Published 22 Oct 2024 in math.CO and q-bio.GN

Abstract: Minimizer schemes, or just minimizers, are a very important computational primitive in sampling and sketching biological strings. Assuming a fixed alphabet of size $\sigma$, a minimizer is defined by two integers $k,w\ge2$ and a total order $\rho$ on strings of length $k$ (also called $k$-mers). A string is processed by a sliding window algorithm that chooses, in each window of length $w+k-1$, its minimal $k$-mer with respect to $\rho$. A key characteristic of the minimizer is the expected density of chosen $k$-mers among all $k$-mers in a random infinite $\sigma$-ary string. Random minimizers, in which the order $\rho$ is chosen uniformly at random, are often used in applications. However, little is known about their expected density $\mathcal{DR}\sigma(k,w)$ besides the fact that it is close to $\frac{2}{w+1}$ unless $w\gg k$. We first show that $\mathcal{DR}\sigma(k,w)$ can be computed in $O(k\sigma^{k+w})$ time.

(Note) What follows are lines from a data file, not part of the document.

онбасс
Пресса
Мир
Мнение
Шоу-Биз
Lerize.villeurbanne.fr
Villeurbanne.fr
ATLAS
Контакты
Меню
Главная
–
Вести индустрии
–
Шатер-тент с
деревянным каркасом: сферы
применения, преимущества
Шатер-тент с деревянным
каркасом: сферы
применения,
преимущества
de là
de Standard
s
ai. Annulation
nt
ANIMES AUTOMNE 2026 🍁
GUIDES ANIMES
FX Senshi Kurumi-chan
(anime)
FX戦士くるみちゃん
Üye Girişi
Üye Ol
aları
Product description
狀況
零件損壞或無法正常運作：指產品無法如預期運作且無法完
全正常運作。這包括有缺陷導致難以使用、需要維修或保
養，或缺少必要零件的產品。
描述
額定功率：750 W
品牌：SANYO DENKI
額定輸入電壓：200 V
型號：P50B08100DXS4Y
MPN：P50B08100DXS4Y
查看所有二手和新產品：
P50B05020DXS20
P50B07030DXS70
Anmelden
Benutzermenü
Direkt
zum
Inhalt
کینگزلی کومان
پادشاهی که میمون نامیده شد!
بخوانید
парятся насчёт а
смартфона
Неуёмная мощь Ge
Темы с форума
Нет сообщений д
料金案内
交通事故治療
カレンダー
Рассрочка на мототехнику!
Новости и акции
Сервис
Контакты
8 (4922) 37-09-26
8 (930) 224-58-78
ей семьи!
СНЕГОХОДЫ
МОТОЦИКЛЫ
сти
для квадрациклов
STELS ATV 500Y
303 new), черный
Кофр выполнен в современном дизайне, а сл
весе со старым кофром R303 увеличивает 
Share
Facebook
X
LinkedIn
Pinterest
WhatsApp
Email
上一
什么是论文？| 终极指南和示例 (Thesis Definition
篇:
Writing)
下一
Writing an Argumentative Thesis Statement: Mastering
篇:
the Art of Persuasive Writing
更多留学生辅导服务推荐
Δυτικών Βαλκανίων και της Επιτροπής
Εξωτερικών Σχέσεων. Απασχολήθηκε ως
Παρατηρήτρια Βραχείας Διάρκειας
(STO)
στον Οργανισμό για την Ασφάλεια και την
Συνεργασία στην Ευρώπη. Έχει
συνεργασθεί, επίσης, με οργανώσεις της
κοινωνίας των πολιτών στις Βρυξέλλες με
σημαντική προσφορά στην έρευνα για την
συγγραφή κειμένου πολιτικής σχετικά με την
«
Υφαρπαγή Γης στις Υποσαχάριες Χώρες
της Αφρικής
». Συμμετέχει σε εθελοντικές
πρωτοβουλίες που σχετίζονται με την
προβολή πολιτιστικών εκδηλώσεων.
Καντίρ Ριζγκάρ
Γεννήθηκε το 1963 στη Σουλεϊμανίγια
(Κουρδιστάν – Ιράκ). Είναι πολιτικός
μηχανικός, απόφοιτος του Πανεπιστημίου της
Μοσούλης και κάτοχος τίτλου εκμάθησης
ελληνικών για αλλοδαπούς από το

Then we attend to the case $w\le k$ and present a formula that allows one to compute $\mathcal{DR}\sigma(k,w)$ in just $O(w \log w)$ time. Further, we describe the behaviour of $\mathcal{DR}\sigma(k,w)$ in this case, establishing the connection between $\mathcal{DR}\sigma(k,w)$, $\mathcal{DR}\sigma(k+1,w)$, and $\mathcal{DR}\sigma(k,w+1)$. In particular, we show that $\mathcal{DR}\sigma(k,w)<\frac{2}{w+1}$ (by a tiny margin) unless $w$ is small. We conclude with some partial results and conjectures for the case $w>k$.